(YOUR TASK) Transcribe only what runs from the line containing "również skonsultować się z fachowcami, którzy" through the final line below, exactly, and leave every picture out.

++++++

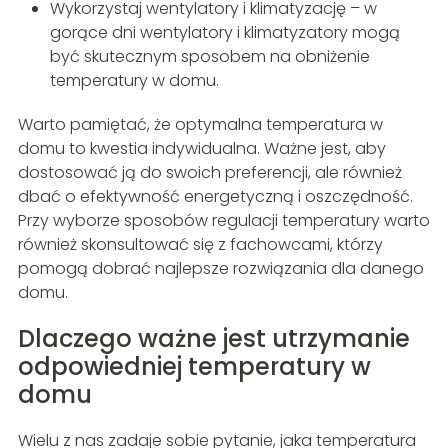
Wykorzystaj wentylatory i klimatyzację – w
gorące dni wentylatory i klimatyzatory mogą
być skutecznym sposobem na obniżenie
temperatury w domu.
Warto pamiętać, że optymalna temperatura w
domu to kwestia indywidualna. Ważne jest, aby
dostosować ją do swoich preferencji, ale również
dbać o efektywność energetyczną i oszczędność.
Przy wyborze sposobów regulacji temperatury warto
również skonsultować się z fachowcami, którzy
pomogą dobrać najlepsze rozwiązania dla danego
domu.
Dlaczego ważne jest utrzymanie
odpowiedniej temperatury w
domu
Wielu z nas zadaje sobie pytanie, jaka temperatura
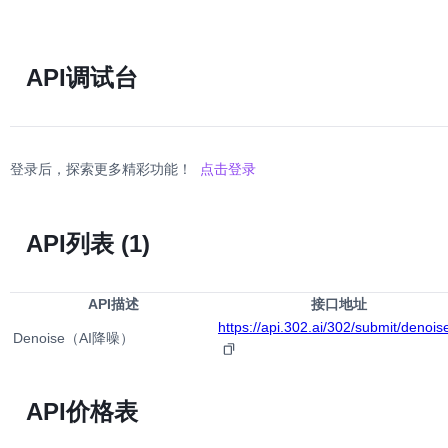
API调试台
登录后，探索更多精彩功能！
点击登录
API列表
(1)
API描述
接口地址
https://api.302.ai/302/submit/denois
Denoise（AI降噪）
API价格表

++++++

(WRITTEN RESPONSE)
również skonsultować się z fachowcami, którzy
pomogą dobrać najlepsze rozwiązania dla danego
domu.
Dlaczego ważne jest utrzymanie
odpowiedniej temperatury w
domu
Wielu z nas zadaje sobie pytanie, jaka temperatura
API调试台
登录后，探索更多精彩功能！
点击登录
API列表
(1)
API描述
接口地址
https://api.302.ai/302/submit/denois
Denoise（AI降噪）
API价格表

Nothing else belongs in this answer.